Sono state le compagne di classe e un’insegnante di una scuola di Palermo a spingere la ragazzina di 15 anni violentata da tre giovani di 19 anni a raccontare tutto ai carabinieri.

Prima che ai genitori, la vittima è riuscita a trovare il coraggio di confidarsi con le sue compagne di classe rivelando l’incubo in cui era caduta.

La studentessa, insieme ai genitori e all’insegnante, si è presentata dai carabinieri della compagnia di San Lorenzo. Ha rivissuto l’inferno in cui era piombata lo scorso novembre quando si era fidanzata con uno studente del quinto anno. Il giovane con insistenza le avrebbe chiesto una foto con addosso solo l’intimo. Lei si è rifiutata. Lui ha continuato ad insistere e alla fine lei ha ceduto.

Una volta inviate le immagini sono iniziati i ricatti via chat. Tutto materiale finito nelle indagini insieme alle foto. Lo studente le ha chiesto un rapporto sessuale. Se non avesse acconsentito la sua foto sarebbe stata condivisa sui social. La giovanissima vittima, sarebbe stata costretta ad avere rapporti prima in un parcheggio nella zona di Corso Calatafimi poi tra i viali dell’ex manicomio di via Gaetano La Loggia.

Al secondo appuntamento sarebbero stati in tre a turno a violentarla. Il suo presunto aguzzino avrebbe chiamato altri due compagni dello stesso istituto anche loro di 19 anni. I carabinieri dopo le indagini coordinate dal procuratore aggiunto Annamaria Picozzi, dai sostituti Giorgia Righi e Sergio Mistritta, i pubblici ministeri del gruppo che si occupa dei reati che colpiscono le fasce deboli, sono andati a casa dei tre e li hanno arrestati.
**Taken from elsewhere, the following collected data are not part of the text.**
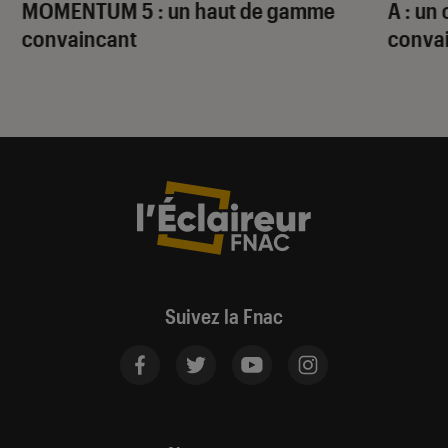
MOMENTUM 5 : un haut de gamme
A : un
convaincant
conva
Suivez la Fnac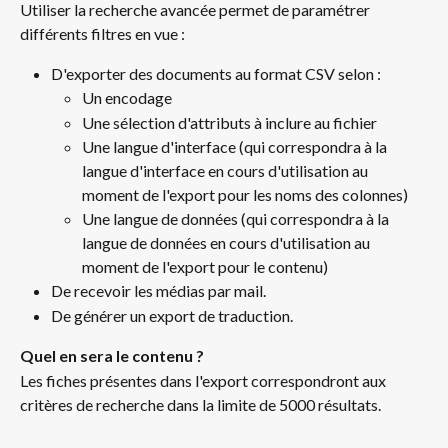
Utiliser la recherche avancée permet de paramétrer 
différents filtres en vue :
D'exporter des documents au format CSV selon :
Un encodage
Une sélection d'attributs à inclure au fichier
Une langue d'interface (qui correspondra à la 
langue d'interface en cours d'utilisation au 
moment de l'export pour les noms des colonnes)
Une langue de données (qui correspondra à la 
langue de données en cours d'utilisation au 
moment de l'export pour le contenu)
De recevoir les médias par mail.
De générer un export de traduction.
Quel en sera le contenu ?
Les fiches présentes dans l'export correspondront aux 
critères de recherche dans la limite de 5000 résultats.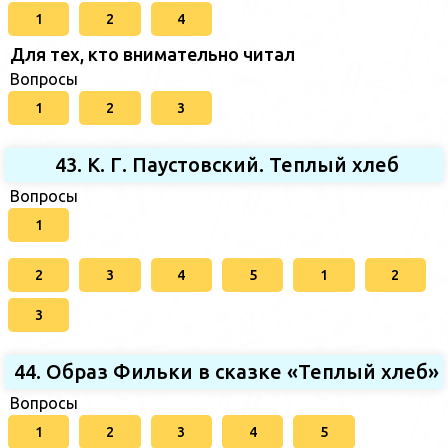
1
2
4
Для тех, кто внимательно читал
Вопросы
1
2
3
43. К. Г. Паустовский. Теплый хлеб
Вопросы
1
2
3
4
5
1
2
3
44. Образ Фильки в сказке «Теплый хлеб»
Вопросы
1
2
3
4
5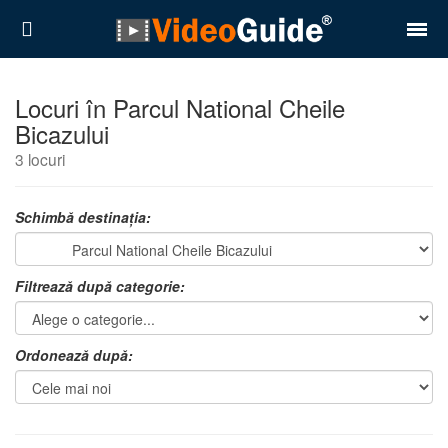
Locuri
Locuri în Parcul National Cheile
Bicazului
Destinații
3 locuri
Prețuri
Schimbă destinația:
Contact
Despre noi
Filtrează după categorie:
Reguli de confidentialitate
Ordonează după:
Parteneri
Română
English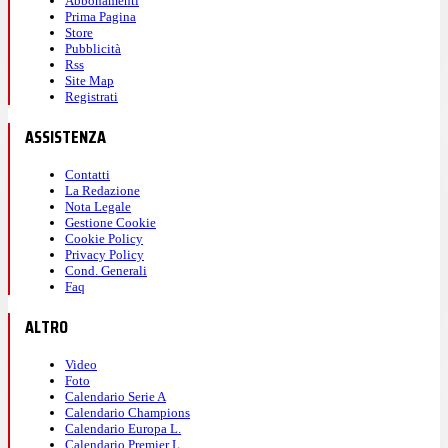
Abbonamenti
Prima Pagina
Store
Pubblicità
Rss
Site Map
Registrati
ASSISTENZA
Contatti
La Redazione
Nota Legale
Gestione Cookie
Cookie Policy
Privacy Policy
Cond. Generali
Faq
ALTRO
Video
Foto
Calendario Serie A
Calendario Champions
Calendario Europa L.
Calendario Premier L.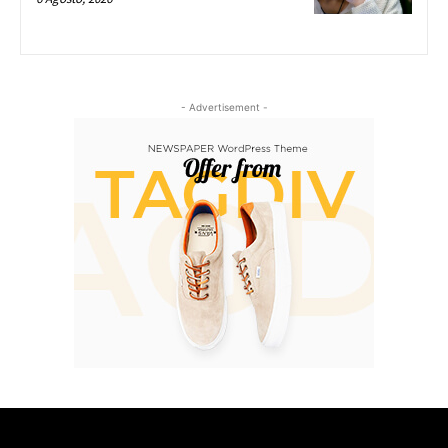
- Advertisement -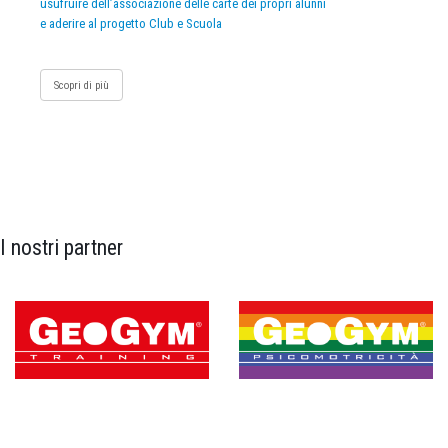
usufruire dell’associazione delle carte dei propri alunni
e aderire al progetto Club e Scuola
Scopri di più
I nostri partner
Hanno notificato loro un’ordinanza di custodia ai domiciliari firmata dal gip.

Gli studenti, accusati di violenza sessuale, nel corso dell’interrogatorio si sono avvalsi della facoltà di non rispondere. Non hanno detto nulla sulla vicenda. Gli indagati appartengono, come hanno accertato gli investigatori, a famiglie di impiegati che non hanno mai avuto precedenti con la giustizia. Le cosiddette famiglie “normali”.

“E’ stata fondamentale la denuncia – dice spiega il capitano Andrea Senes che ha condotto le indagini -. La difficoltà per la vittima sta nel senso di vergogna, di ansia e di paura che si ingenera quando si subisce questo tipo di ricatto e questo tipo di violenze, perché si ha paura del giudizio. Sicuramente le forze dell’ordine e noi carabinieri in primis non abbiamo un approccio giudicante noi siamo qui per aiutare chi si trova in queste situazioni e denunciare serve a prevenire per rifuggire a questo tipo di fenomeni e di dinamiche”.